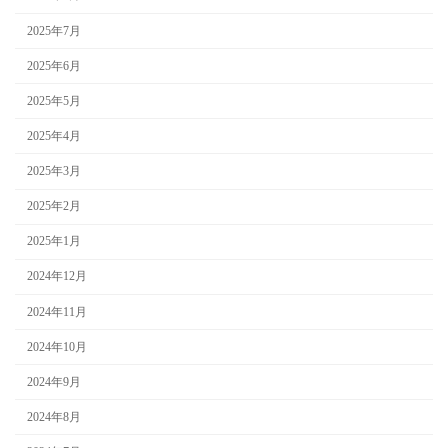
2025年7月
2025年6月
2025年5月
2025年4月
2025年3月
2025年2月
2025年1月
2024年12月
2024年11月
2024年10月
2024年9月
2024年8月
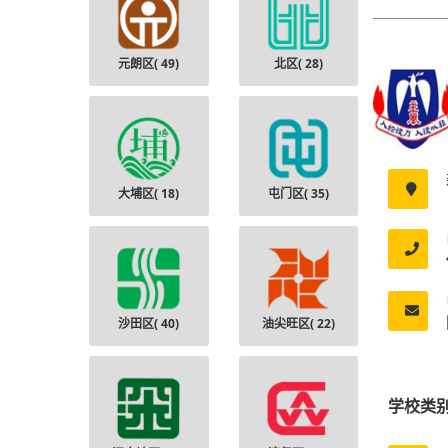
元朗区(
49
)
北区(
28
)
大埔区(
18
)
屯门区(
35
)
沙田区(
40
)
油尖旺区(
22
)
学校类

PROBLEM REQUIREMENTS – Restate all entries exactly; pictures stay out.

RESULT OF THIS EXERCISE –
2025年7月
2025年6月
2025年5月
2025年4月
2025年3月
2025年2月
2025年1月
2024年12月
2024年11月
2024年10月
2024年9月
2024年8月
元朗区(
49
)
北区(
28
)
大埔区(
18
)
屯门区(
35
)
沙田区(
40
)
油尖旺区(
22
)
学校类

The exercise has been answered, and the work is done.